§ **WHAT THE TASK ASKS**
Below are some records; output exactly the lines from the line with "odbiorca może wsiąknąć w" to the line with "KONSERWACJA I PIELĘGNACJA BIŻUTERII", both ends kept, and nothing more.
----- LISTED RECORDS
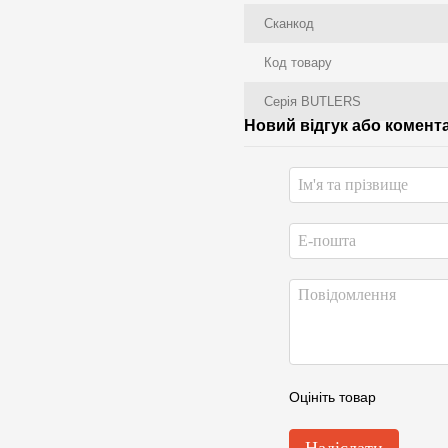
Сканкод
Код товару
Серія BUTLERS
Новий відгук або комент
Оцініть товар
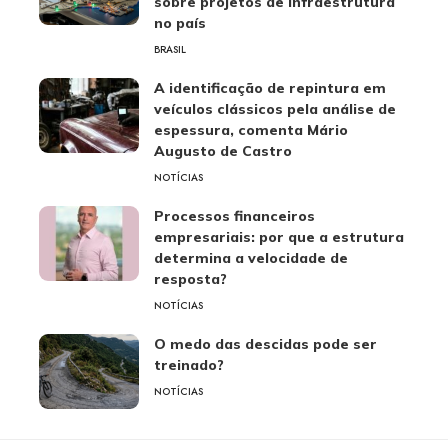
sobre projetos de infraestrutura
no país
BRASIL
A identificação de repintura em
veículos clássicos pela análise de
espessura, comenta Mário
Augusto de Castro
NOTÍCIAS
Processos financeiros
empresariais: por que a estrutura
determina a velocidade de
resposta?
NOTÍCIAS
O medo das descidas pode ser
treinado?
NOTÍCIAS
----------
----- LISTED RECORDS
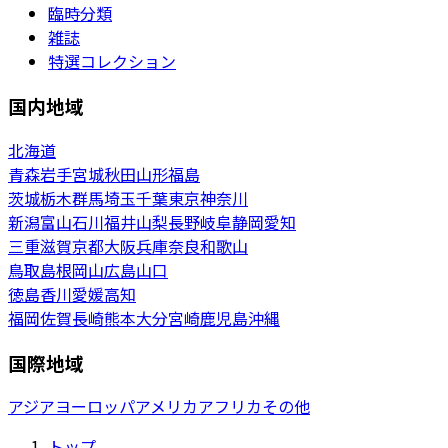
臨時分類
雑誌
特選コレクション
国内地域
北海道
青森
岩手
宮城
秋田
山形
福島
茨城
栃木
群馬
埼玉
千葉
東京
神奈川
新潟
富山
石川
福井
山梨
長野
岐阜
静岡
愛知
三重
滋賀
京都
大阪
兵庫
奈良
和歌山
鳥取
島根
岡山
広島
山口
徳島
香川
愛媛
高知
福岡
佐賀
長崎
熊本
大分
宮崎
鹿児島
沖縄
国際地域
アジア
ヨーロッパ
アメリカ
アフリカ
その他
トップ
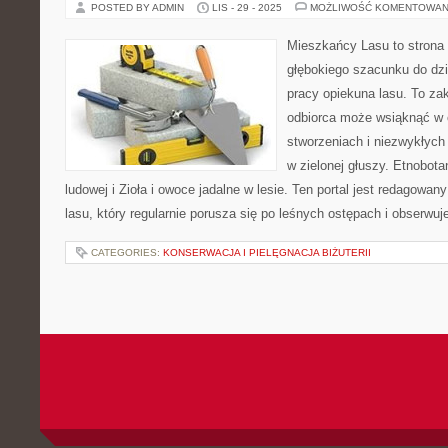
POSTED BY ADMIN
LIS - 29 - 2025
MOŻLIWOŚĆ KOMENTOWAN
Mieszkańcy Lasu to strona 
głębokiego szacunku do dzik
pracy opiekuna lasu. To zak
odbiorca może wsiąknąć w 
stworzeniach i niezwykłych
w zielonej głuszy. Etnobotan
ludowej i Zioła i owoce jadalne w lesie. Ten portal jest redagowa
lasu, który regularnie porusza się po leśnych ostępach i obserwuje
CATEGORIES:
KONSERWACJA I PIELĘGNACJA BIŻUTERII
----------
§ **ANSWER TO THE EXERCISE**
odbiorca może wsiąknąć w 
stworzeniach i niezwykłych
w zielonej głuszy. Etnobotan
ludowej i Zioła i owoce jadalne w lesie. Ten portal jest redagowa
lasu, który regularnie porusza się po leśnych ostępach i obserwuje
CATEGORIES:
KONSERWACJA I PIELĘGNACJA BIŻUTERII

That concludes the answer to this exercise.